There are many different variations in skin sutures used, but there are always dissolvable sutures placed under the skin to hold the deeper tissue together. It sounds like one of the deeper ones may have worked its way to the surface, which is not uncommon. You may or may not see more of this happen. Usually, permanent sutures (the ones that need to be removed if they are on the external surface of your skin) are black or blue in color.
Stitches after mastopexy surgery
Although it is very likely that what you're experiencing is a stitch coming to the surface (“spitting”) it may behoove you to see your surgeon for examination and advice. This is especially true since every surgeon uses different techniques and sutures. For example some surgeons will use dissolvable and some will use permanent sutures.

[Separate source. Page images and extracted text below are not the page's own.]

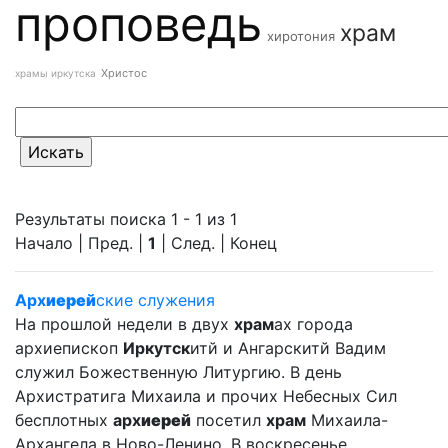
проповедь
храм
хиротония
Христос
храмы иркутска
Результаты поиска 1 - 1 из 1
Начало | Пред. |
1
| След. | Конец
Арх
иерей
ские служения
На прошлой недели в двух
храм
ах города
архиепископ
Иркутск
итй и Ангарскитй Вадим
служил Божественную Литургию. В день
Архистратига Михаила и прочих Небесных Сил
бесплотных
арх
иерей
посетил
храм
Михаила-
Архангела в Ново-Ленино. В воскресенье ... ...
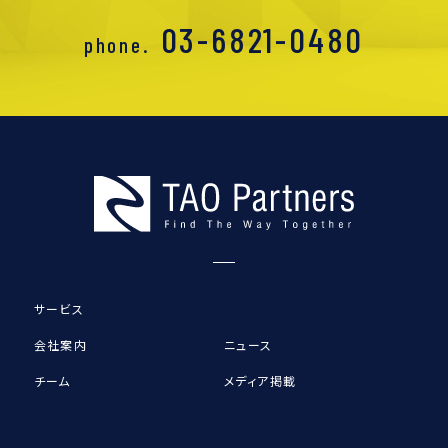
03-6821-0480
phone.
サービス
会社案内
ニュース
チーム
メディア掲載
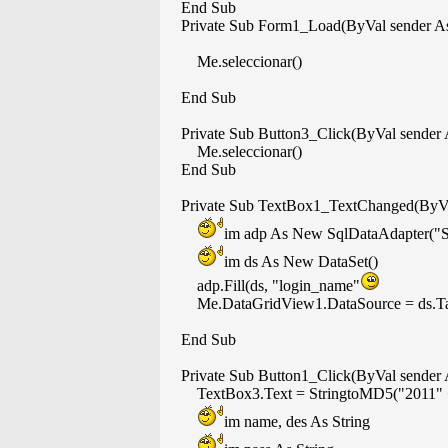
End Sub
Private Sub Form1_Load(ByVal sender As 
Me.seleccionar()
End Sub
Private Sub Button3_Click(ByVal sender A
Me.seleccionar()
End Sub
Private Sub TextBox1_TextChanged(ByVal 
im adp As New SqlDataAdapter(
im ds As New DataSet()
adp.Fill(ds, "login_name"
Me.DataGridView1.DataSource = ds.Tab
End Sub
Private Sub Button1_Click(ByVal sender A
TextBox3.Text = StringtoMD5("2011" +
im name, des As String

Having said that, the tiny hole you are describing is often seen after a stitch comes to the surface. This area tends to heal within weeks.

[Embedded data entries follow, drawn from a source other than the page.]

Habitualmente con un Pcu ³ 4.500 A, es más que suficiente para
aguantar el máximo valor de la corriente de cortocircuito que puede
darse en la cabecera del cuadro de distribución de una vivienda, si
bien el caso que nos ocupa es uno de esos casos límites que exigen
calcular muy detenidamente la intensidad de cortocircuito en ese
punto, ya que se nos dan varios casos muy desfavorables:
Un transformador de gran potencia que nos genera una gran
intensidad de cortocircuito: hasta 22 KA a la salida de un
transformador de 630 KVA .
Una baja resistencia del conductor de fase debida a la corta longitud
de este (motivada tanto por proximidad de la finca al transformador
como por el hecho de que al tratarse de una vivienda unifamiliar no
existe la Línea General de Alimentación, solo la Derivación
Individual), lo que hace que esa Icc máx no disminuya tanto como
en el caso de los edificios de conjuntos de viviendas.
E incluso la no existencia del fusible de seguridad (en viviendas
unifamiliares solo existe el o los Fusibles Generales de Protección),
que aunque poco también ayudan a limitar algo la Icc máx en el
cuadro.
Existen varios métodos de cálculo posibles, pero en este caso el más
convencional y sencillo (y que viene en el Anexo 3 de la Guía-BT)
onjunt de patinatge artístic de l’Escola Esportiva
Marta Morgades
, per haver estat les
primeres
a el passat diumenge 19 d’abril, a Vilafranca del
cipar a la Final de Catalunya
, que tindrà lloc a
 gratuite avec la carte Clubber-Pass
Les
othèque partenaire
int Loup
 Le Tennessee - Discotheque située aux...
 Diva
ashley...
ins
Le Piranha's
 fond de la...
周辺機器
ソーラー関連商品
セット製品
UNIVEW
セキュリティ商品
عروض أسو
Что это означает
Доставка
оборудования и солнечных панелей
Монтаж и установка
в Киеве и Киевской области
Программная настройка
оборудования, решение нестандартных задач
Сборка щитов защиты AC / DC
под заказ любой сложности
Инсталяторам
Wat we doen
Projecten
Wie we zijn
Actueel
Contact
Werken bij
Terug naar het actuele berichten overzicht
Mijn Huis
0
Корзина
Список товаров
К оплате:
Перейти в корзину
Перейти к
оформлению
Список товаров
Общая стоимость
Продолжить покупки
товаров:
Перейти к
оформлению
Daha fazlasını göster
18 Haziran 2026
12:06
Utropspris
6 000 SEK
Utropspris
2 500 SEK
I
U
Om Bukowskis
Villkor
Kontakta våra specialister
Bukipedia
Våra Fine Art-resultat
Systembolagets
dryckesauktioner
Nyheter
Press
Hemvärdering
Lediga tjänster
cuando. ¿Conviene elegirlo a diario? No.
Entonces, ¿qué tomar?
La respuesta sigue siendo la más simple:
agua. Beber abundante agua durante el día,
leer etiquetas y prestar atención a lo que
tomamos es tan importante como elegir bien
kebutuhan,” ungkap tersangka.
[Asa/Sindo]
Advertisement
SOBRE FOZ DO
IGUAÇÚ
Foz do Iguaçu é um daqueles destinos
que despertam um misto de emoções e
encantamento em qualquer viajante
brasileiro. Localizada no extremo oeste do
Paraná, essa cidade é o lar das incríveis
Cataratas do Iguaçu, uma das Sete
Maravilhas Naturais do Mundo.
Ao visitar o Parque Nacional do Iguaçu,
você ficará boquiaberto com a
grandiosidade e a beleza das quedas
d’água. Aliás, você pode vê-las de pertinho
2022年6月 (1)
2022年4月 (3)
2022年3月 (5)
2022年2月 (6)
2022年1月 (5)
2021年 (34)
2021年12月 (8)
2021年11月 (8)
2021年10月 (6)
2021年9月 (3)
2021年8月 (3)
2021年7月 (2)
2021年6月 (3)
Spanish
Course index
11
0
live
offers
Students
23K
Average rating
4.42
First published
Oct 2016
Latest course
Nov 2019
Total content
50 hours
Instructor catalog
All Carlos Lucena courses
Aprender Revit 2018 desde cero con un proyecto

Recovery of Breast Augmentation and Lift
Sutures after breast augmentation and lift
I like to do a circumareolar lift any time it is appropriate. There is one permanent purse string stitch (that is white) and can rarely extrude through the skin. If this happens, it almost always has to be taken out and a new suture inserted. Otherwise all of the sutures are absorbable and are under the skin so they can't be seen. I suspect that if you have an orange suture that is visible it most likely is a permanent suture and will likely need to be removed and replaced.
Sutures with Breast Lift
Breast lift incisions are closed differently by different surgeons. In my practice I use almost all 'self-locking' sutures that are all under the skin so nothing needs to be removed. Sometimes, depending on the type of lift done, I may use a deep permanent stitch (stays forever and is never removed.) What you describe sounds like sutures under your skin that are 'spitting' through the skin temorarily leaving tiny openings. These are sutures that should have disolved on their own but, if they 'poke through' then, in my practice, I'll remove them to lessen the risk of infection and scarring issues.